Amid school closures, regular sessions with state-funded behavioral technicians are one of the only supports Caroline’s son has. His district recently granted him a couple of hours each day of in-person learning — but it’s not enough, said Caroline, who is pleading with the district for more face-to-face time.
“If you are not going to speak up, nobody will help you,” Caroline said. (The Seattle Times is not naming the boy and withholding the family’s last name at their request to protect their privacy.) “It’s not only for my son, there are other children who have special needs and they need support.”

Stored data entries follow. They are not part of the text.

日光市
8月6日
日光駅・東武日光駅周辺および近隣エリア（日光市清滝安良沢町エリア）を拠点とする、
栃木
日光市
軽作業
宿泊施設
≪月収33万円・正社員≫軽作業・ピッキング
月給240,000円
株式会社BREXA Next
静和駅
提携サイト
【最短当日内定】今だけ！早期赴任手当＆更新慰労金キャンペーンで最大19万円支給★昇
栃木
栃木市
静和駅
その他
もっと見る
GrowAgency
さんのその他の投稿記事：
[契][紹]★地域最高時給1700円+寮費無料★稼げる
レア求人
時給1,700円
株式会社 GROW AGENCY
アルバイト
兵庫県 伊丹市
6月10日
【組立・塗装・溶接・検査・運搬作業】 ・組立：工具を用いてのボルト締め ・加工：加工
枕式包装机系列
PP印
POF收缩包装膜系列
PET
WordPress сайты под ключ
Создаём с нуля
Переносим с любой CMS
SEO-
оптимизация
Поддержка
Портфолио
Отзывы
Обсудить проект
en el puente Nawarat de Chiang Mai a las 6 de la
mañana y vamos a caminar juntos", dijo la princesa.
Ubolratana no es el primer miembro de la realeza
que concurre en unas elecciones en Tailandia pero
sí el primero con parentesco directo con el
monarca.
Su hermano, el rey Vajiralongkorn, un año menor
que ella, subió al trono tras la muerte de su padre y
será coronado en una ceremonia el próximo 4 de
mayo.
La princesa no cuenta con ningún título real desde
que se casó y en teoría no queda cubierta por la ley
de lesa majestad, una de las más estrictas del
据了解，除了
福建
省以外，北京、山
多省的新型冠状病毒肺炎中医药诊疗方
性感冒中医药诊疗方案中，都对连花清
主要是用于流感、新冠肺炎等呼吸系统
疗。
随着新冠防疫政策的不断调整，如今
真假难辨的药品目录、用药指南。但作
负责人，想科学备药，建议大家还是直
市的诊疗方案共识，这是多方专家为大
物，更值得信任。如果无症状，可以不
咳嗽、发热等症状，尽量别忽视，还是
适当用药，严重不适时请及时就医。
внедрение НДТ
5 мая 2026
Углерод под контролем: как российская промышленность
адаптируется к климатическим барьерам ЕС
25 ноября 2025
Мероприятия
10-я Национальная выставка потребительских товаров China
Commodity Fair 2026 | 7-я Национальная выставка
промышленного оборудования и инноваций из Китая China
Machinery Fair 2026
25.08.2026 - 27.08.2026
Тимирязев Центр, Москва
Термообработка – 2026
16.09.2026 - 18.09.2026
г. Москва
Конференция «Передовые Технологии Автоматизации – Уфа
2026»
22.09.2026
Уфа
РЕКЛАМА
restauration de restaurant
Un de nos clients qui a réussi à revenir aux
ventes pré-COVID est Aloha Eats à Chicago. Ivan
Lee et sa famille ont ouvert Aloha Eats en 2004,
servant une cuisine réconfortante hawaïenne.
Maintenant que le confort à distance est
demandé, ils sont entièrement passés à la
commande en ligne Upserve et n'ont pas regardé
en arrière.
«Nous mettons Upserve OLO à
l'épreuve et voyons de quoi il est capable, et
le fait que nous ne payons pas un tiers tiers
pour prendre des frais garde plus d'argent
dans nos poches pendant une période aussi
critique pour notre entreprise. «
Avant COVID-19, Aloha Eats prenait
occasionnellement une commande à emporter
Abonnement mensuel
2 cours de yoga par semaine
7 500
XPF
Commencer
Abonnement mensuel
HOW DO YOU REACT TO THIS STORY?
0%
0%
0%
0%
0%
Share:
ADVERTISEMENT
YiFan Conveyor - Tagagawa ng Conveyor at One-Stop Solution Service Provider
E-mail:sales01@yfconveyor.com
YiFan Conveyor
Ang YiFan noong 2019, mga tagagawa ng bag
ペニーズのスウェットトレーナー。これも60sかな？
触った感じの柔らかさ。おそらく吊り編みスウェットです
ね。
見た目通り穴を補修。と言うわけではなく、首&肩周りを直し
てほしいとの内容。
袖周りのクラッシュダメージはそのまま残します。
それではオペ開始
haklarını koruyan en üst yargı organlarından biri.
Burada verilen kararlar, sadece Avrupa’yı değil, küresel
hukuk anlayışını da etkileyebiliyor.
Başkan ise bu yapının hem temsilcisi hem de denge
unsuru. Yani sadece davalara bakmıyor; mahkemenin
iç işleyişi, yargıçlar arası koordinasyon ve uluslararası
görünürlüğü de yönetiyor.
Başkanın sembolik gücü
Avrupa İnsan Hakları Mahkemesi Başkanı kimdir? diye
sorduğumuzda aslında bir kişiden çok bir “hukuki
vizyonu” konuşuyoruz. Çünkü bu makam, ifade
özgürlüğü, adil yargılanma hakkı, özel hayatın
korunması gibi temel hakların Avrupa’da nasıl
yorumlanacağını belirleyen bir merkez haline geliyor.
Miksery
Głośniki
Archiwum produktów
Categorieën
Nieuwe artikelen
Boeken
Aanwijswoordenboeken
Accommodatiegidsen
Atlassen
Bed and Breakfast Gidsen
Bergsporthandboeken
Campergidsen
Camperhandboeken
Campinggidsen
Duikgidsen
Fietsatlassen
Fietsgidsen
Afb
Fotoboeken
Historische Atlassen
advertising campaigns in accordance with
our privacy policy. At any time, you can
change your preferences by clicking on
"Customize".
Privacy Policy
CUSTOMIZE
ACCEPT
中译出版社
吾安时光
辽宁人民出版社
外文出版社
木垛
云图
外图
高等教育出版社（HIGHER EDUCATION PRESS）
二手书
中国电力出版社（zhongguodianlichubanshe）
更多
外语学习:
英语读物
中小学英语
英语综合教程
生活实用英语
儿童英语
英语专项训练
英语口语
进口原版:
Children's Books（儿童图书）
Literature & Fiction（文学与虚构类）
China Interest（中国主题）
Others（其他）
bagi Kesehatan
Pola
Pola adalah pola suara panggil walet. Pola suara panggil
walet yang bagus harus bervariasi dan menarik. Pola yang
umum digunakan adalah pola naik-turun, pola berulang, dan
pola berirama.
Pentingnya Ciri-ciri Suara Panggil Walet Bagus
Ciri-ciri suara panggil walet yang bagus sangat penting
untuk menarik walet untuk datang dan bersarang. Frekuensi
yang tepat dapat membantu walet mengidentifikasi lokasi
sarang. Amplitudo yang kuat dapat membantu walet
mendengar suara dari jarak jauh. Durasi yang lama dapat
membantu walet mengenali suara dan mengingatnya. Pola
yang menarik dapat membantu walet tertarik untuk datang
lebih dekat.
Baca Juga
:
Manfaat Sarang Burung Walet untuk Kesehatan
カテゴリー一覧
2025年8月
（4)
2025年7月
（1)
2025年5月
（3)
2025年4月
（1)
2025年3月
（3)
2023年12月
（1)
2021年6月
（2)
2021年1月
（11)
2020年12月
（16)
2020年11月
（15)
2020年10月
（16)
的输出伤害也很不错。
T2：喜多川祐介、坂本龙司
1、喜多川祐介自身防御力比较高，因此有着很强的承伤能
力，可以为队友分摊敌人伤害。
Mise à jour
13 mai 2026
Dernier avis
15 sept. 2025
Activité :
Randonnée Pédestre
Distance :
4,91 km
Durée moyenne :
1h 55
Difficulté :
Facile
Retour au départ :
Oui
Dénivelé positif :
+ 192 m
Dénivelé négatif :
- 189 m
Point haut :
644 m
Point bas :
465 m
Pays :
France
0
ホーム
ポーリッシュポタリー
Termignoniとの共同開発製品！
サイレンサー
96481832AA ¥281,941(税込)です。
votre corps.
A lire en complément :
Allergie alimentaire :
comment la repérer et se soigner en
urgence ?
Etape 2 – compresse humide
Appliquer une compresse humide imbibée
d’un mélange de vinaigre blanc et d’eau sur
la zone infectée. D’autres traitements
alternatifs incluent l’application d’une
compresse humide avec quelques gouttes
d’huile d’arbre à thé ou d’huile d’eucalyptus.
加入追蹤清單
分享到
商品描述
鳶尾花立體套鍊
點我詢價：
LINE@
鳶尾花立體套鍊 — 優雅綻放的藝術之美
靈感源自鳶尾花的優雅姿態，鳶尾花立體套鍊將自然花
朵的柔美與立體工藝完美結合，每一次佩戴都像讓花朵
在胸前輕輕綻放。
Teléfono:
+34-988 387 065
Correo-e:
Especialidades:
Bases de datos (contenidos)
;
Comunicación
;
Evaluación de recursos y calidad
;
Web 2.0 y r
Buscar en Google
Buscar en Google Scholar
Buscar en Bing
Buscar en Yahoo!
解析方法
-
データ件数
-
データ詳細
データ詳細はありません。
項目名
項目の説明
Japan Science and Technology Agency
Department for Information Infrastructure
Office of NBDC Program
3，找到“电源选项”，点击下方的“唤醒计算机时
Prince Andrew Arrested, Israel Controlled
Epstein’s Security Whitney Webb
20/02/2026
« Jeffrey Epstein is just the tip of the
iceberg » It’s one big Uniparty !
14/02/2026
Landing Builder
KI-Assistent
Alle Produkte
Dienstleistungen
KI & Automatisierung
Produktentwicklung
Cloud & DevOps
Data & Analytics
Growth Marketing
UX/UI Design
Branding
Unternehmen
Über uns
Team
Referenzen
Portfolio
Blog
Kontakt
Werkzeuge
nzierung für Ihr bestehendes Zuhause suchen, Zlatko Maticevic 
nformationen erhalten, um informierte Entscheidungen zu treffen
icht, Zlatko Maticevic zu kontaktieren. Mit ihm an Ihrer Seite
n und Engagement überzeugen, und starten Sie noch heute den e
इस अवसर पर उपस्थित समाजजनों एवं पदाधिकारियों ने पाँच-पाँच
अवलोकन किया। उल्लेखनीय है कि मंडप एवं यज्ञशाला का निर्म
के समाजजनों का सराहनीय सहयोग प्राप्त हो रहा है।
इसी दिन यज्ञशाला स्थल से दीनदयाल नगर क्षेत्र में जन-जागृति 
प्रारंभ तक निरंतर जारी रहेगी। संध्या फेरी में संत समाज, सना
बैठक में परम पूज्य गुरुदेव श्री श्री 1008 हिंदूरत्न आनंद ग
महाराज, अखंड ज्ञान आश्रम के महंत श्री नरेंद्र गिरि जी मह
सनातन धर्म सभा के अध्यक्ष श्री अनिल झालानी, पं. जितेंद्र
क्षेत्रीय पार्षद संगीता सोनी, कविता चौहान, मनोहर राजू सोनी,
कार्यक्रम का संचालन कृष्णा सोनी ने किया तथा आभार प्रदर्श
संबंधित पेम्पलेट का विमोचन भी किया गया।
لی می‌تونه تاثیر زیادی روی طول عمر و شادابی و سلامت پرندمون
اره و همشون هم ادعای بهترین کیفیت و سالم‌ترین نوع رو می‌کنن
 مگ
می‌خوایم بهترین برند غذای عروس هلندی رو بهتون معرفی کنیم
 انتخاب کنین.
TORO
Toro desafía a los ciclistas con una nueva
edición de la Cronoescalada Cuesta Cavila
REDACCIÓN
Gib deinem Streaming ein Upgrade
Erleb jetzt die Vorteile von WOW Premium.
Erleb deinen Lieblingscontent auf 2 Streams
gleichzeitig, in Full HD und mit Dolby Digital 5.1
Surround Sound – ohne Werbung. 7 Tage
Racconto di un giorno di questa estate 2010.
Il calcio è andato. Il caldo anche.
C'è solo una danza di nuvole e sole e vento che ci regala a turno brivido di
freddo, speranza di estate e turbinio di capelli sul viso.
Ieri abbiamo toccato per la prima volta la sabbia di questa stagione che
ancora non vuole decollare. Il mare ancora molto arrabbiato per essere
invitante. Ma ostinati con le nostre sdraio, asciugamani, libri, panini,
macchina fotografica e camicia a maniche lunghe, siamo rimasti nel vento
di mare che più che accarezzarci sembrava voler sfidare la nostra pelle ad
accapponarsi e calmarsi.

Like districts across the state, Lake Washington was unprepared to switch to remote learning in the spring for normally developing students, much less those with learning disabilities.
Special education staff largely stopped evaluating children who might newly qualify for specialized services, creating a backlog of at least 1,308 students statewide, state officials say. Many districts struggled in the spring to keep data on how well students like Caroline’s son were progressing. And an unknown number of children with disabilities disappeared from Zoom calls — or never showed up at all.
Caroline’s son can’t focus on online lessons, and in moments of frustration, broke a family laptop and tablet. At school, he was used to spending face-time with paraeducators. But with buildings closed, that was no longer an option. Even in pre-pandemic times, these children and their families were forced to fight their way through a bureaucratic special education system. Now they were invisible to it altogether.
As most of the state’s children continue learning at a distance this school year, state education officials here have repeatedly implored districts to prioritize in-person schooling for children with disabilities, who along with young children, are least likely to adapt to learning online.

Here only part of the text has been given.